I have done the part of my doctoral dissertation work on developing and validating a numerical model of propagation and acceleration of highly energetic charged particles that stream into the solar system from the Sun. These particles can be accelerated to very high energies, and may cause disruption of electrical systems on spacecraft and pose serious health risks to astronauts. The characterization of this high energy particle radiation at various locations in the solar system is one of the objectives of the Earth-Moon-Mars Radiation Environment Module (EMMREM) project at the Center for Space Physics at BU. I have worked on this project for the past several years. Here is a paper describing this project.
Interplanetary shocks have been quite well studied, thanks to in situ measurements of energetic particles near Earth and throughout the solar system. Many bursts of energetic charged particles observed close to Earth are not directly associated with shocks that pass by Earth. This suggests that energetic particles are formed much lower, in the solar corona, possibly by shocks that form near the Sun or through magnetic reconnection. The difficulty with forming shocks close to the Sun is that the medium is so strongly mediated by magnetic fields that shock formation becomes difficult. Compression regions may play a critical role in modifying plasma dynamics so severely that shocks form more readily than previously thought. Magnetic reconnection also likely plays a major role in the outflows of reconnection jets.

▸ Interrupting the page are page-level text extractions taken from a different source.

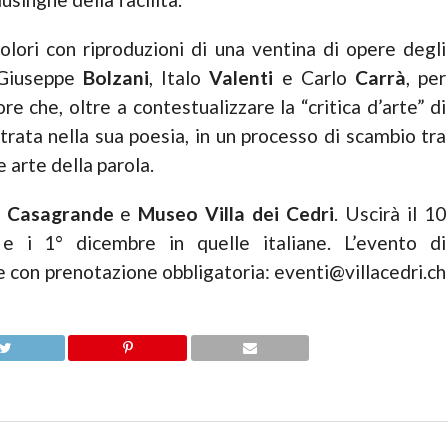
lori con riproduzioni di una ventina di opere degli
 Giuseppe
Bolzani
, Italo
Valenti
e Carlo
Carrà
, per
re che, oltre a contestualizzare la “critica d’arte” di
trata nella sua poesia, in un processo di scambio tra
e arte della parola.
i Casagrande
e
Museo Villa dei Cedri
. Uscirà il 10
 e i 1° dicembre in quelle italiane. L’evento di
e con prenotazione obbligatoria: eventi@villacedri.ch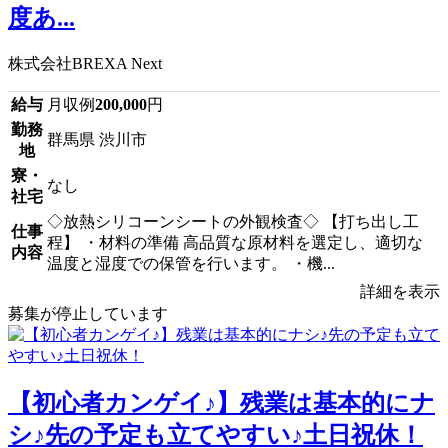
度あ...
株式会社BREXA Next
給与
月収例
200,000
円
勤務
群馬県 渋川市
地
寮・
なし
社宅
◇放熱シリコーンシートの外観検査◇ 【打ち出し工
仕事
程】 ・材料の準備 高品質な原材料を選定し、適切な
内容
温度と湿度での保管を行います。 ・機...
詳細を表示
募集が停止しています
【初心者カンゲイ♪】残業は基本的にナ
シ♪先の予定も立てやすい♪土日祝休！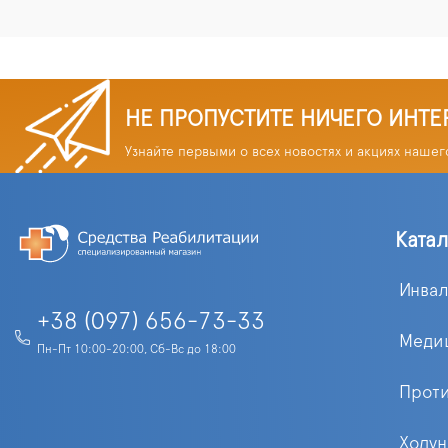
НЕ ПРОПУСТИТЕ НИЧЕГО ИНТЕ
Узнайте первыми о всех новостях и акциях нашег
Ката
Инва
+38 (097) 656-73-33
Меди
Пн-Пт 10:00-20:00, Сб-Вс до 18:00
Прот
Ходун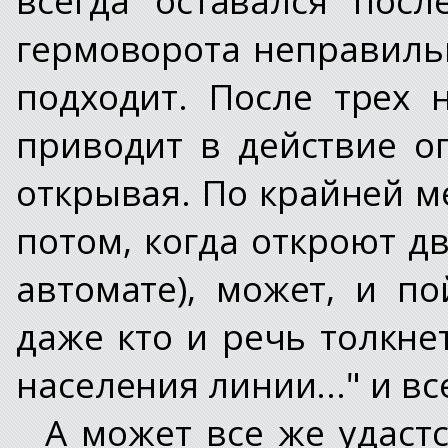
гермоворота неправиль
подходит. После трех 
приводит в действие о
открывая. По крайней м
потом, когда откроют д
автомате), может, и п
даже кто и речь толкне
населения линии..." и вс
А может все же удастс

I analyze remote optical and ultraviolet observations of the low solar corona to characterize how shocks and reconnection regions form close to the Sun and to investigate how they accelerate charged particles. Specifically, I use ultraviolet observations of the Sun from the recently-launched Solar Dynamics Observatory/ Atmospheric Imaging Assembly, in order to constrain the properties of plasma shocks and magnetic reconnection regions in the solar corona, which can accelerate particles. I also apply the numerical particle propagation and particle acceleration model to study the origin and acceleration of solar energetic particles. This work will help address the question of whether plasma shocks and/or magnetic reconnection regions are efficient in accelerating particles close to the Sun. It will also lead to new techniques for characterizing and predicting the interplanetary radiation environment, an important topic in the field of space weather.